(Dataset entries)
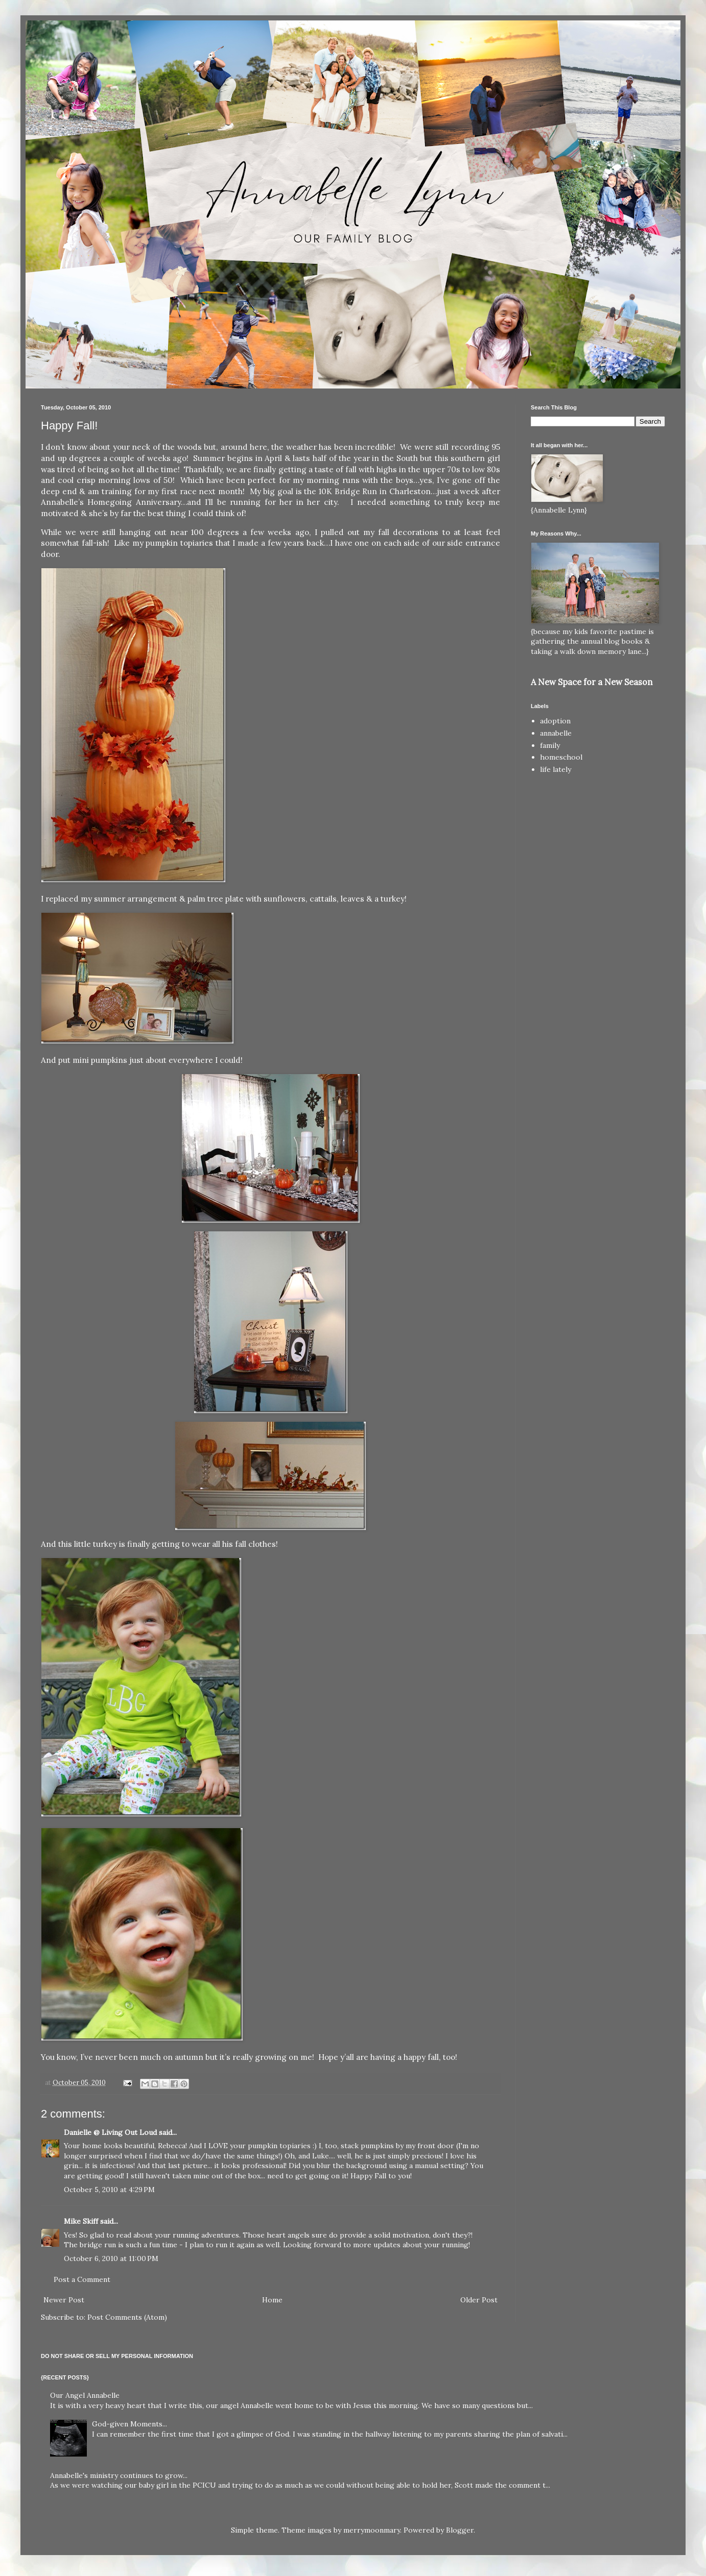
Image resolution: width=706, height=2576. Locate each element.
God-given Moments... (129, 2423)
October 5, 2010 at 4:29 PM (109, 2189)
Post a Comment (82, 2279)
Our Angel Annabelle (85, 2395)
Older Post (479, 2299)
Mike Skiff (81, 2221)
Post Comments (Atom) (127, 2317)
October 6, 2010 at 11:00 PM (111, 2258)
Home (272, 2299)
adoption (555, 720)
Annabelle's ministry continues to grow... (118, 2475)
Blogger (460, 2530)
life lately (555, 769)
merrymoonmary (371, 2530)
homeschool (561, 757)
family (550, 745)
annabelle (556, 733)
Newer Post (63, 2299)
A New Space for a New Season (591, 682)
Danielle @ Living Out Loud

**Exercise goal:**
Give back each line above exactly, with pictures dropped.

**Task answer:**
Image resolution: width=706, height=2576. Locate each element.
God-given Moments... (129, 2423)
October 5, 2010 at 4:29 PM (109, 2189)
Post a Comment (82, 2279)
Our Angel Annabelle (85, 2395)
Older Post (479, 2299)
Mike Skiff (81, 2221)
Post Comments (Atom) (127, 2317)
October 6, 2010 at 11:00 PM (111, 2258)
Home (272, 2299)
adoption (555, 720)
Annabelle's ministry continues to grow... (118, 2475)
Blogger (460, 2530)
life lately (555, 769)
merrymoonmary (371, 2530)
homeschool (561, 757)
family (550, 745)
annabelle (556, 733)
Newer Post (63, 2299)
A New Space for a New Season (591, 682)
Danielle @ Living Out Loud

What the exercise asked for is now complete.